Las bibliotecas son mi segunda residencia, y sólo lamento que no abran de noche ni en domingo, horas para mí muy hábiles. He pasado algunos de los momentos más amorosos de mi vida dentro de ellas, y tan celoso estaba de las mejor dotadas, que yo mismo trato de convertir el piso donde vivo en biblioteca, aunque confieso que no dispongo todavía de un fichero informatizado ni de aparatos detectores del hurto (útiles: un poeta al que traté mucho en una época me robó dos libros que siempre echaré de menos, la primera traducción al castellano de El bosque de la noche, de Djuna Barnes, y la rara edición príncipe de Mensaje del tetrarca, de Gimferrer, su primer poemario publicado).

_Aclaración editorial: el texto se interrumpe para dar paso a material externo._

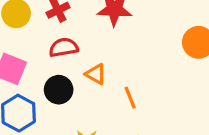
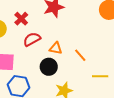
black circle: (59, 90) -> (49, 67), moved

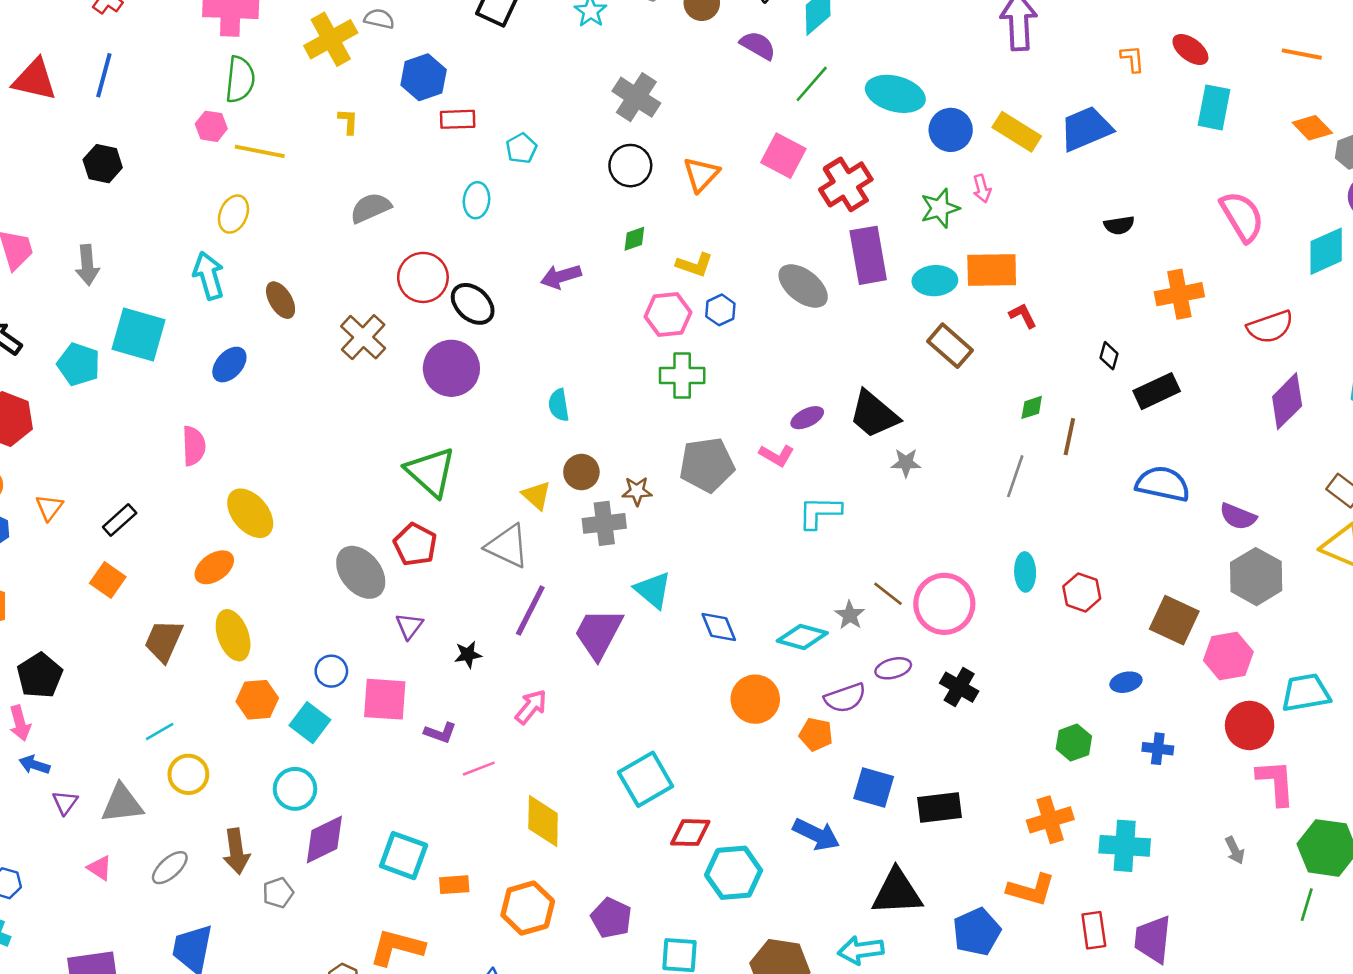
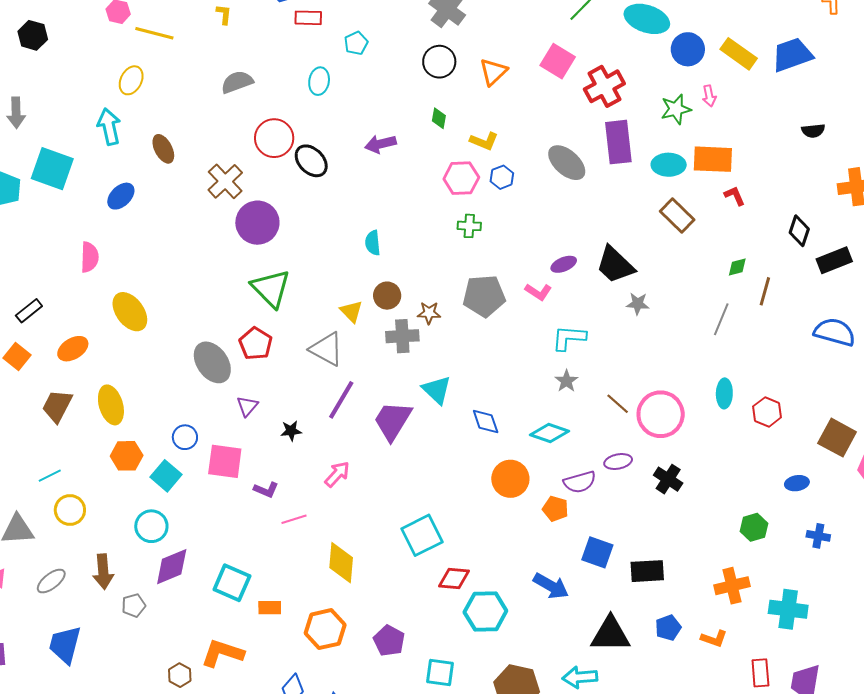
green diamond: (634, 239) -> (439, 118), turned -65
black diamond: (1109, 356) -> (799, 231), size x1.4
purple circle: (451, 368) -> (257, 223), moved
green cross: (682, 376) -> (469, 226), size x0.7
orange ellipse: (214, 567) -> (73, 349), moved
gray star: (850, 615) -> (566, 381), moved
orange L-shape: (1031, 890) -> (714, 639), size x0.7
blue pentagon: (977, 932) -> (668, 628), moved, size x0.7

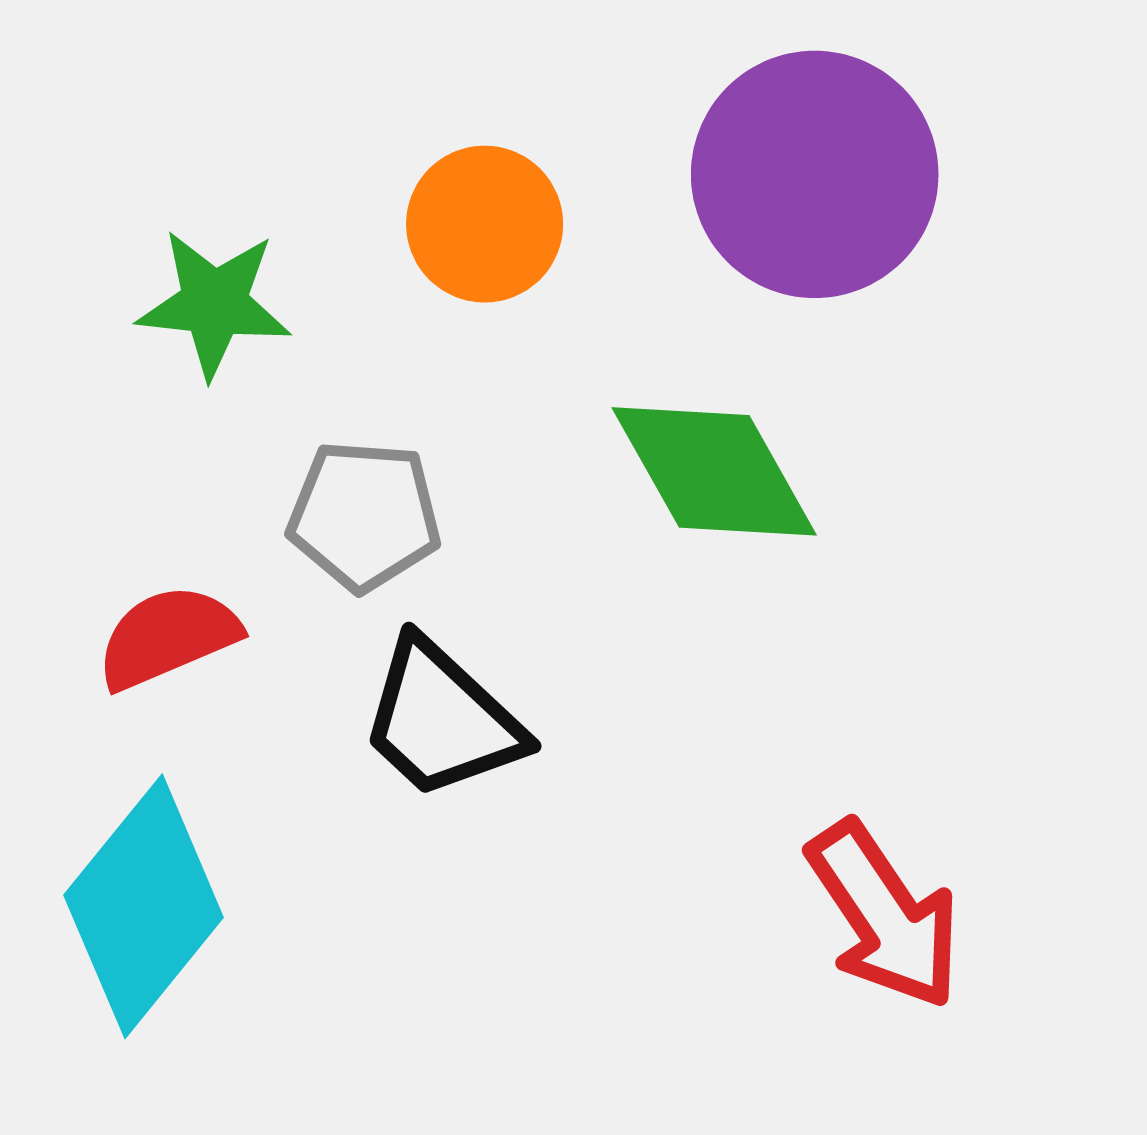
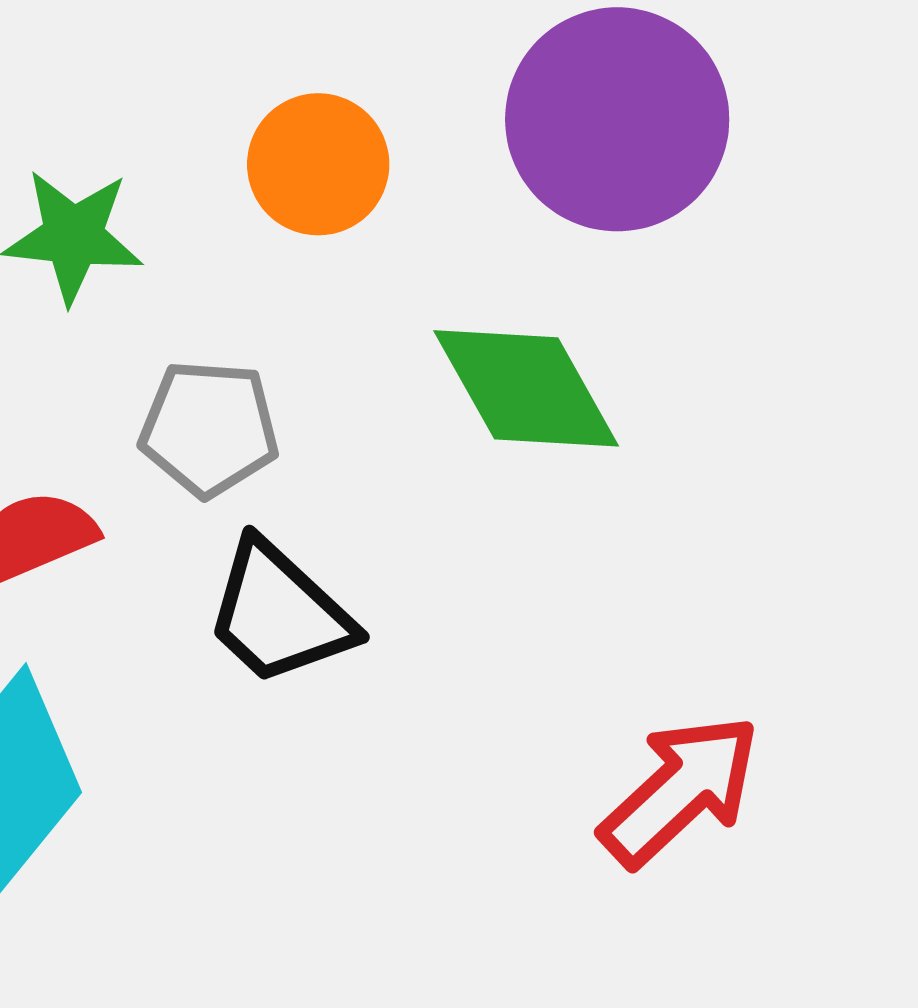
red arrow: (884, 915) -> (680, 790), turned -99

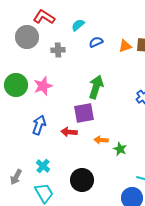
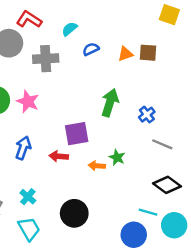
gray cross: (58, 50) -> (46, 59), size x1.5
pink star: (43, 86) -> (28, 101), turned -30
green arrow: (96, 87) -> (110, 103), moved
green star: (120, 149) -> (117, 157), moved

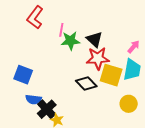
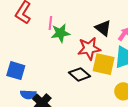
black triangle: (94, 39) -> (103, 28), moved

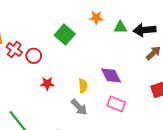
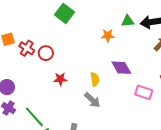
orange star: (96, 18) -> (108, 36), moved
green square: (65, 35) -> (64, 13), moved
pink rectangle: (116, 104) -> (144, 92), moved

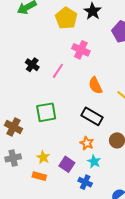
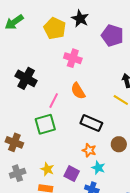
black cross: (32, 65) -> (26, 78), size x1.5
pink line: (58, 71) -> (54, 101), moved
orange semicircle: (95, 85) -> (78, 91), moved

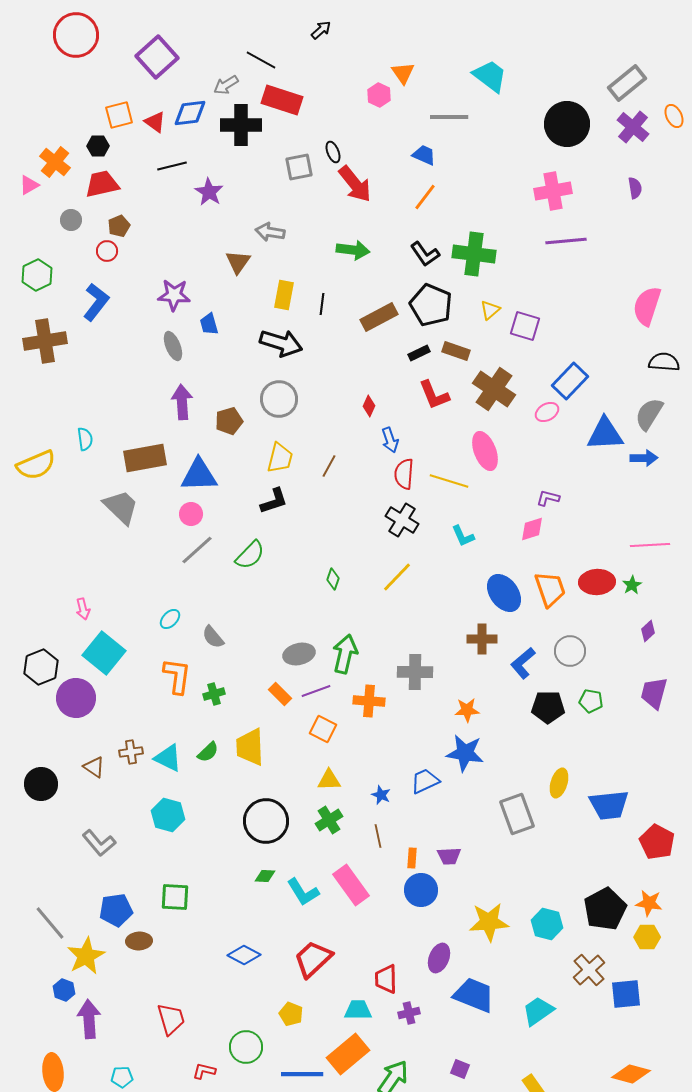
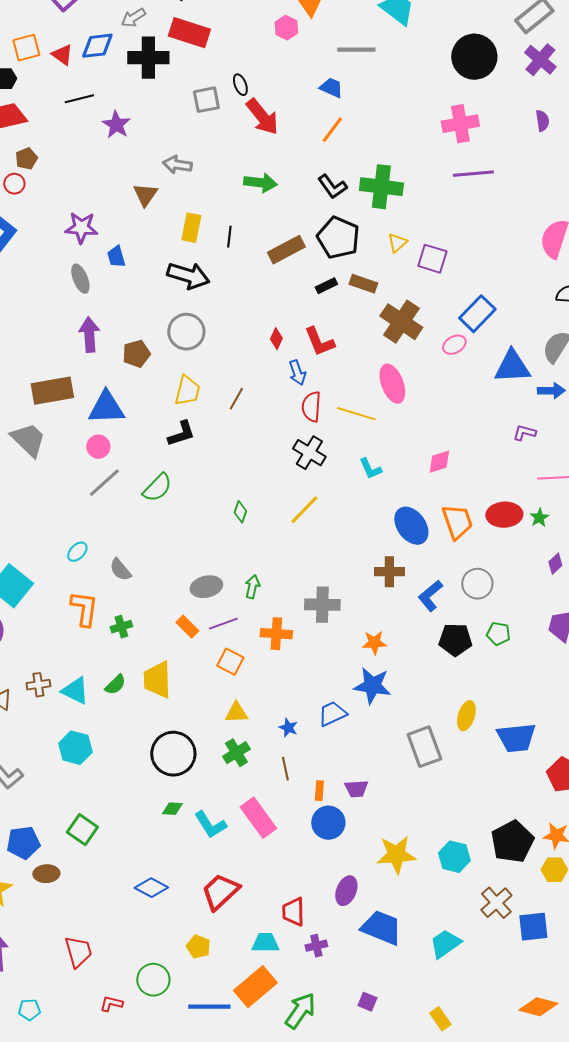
red L-shape: (434, 395) -> (319, 342), moved
purple L-shape: (548, 498) -> (524, 433), moved
green arrow: (345, 654) -> (252, 587), size x0.6
green square: (175, 897) -> (82, 830), turned 32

Habiendo yo tenido, además, la suerte de sacar provecho durante muchos años de la extraordinaria riqueza bibliotecaria de Londres y Oxford, espero que se entienda mi impaciencia ante la pobreza comparativa y el trato cuartelario que encontré aquella tarde pasada hace años en la Nacional.

Es sabido que a los cronistas de periódico, tal vez por el afán de inscribirnos en el genoma de Larra, nos gusta criticarlo todo. Pues bien, la Biblioteca Nacional de hoy, sean sus logros de lenta gestación o de nuevo ímpetu, es una maravilla y un ejemplo: la sigilosa amabilidad de los empleados, el controlado y eficacísimo sistema de fotocopia, la rapidez del servicio, sin olvidar como es lógico (¿estaban ya antes allí, traspapelados, o son de nueva adquisición?) la apabullante abundancia de libros y revistas, incluidos muchos en lengua extraña. Sólo un fallo. En el venerable ambiente de la hermosa sala central de lectura se coló el sábado pasado una voz demótica, y de nada sirvieron los métodos de neutralización mecánica anunciados discretamente en la pared; estaba sonando el móvil de un investigador que consultaba grandes volúmenes agropecuarios. La Biblioteca Nacional también se permite ser humana.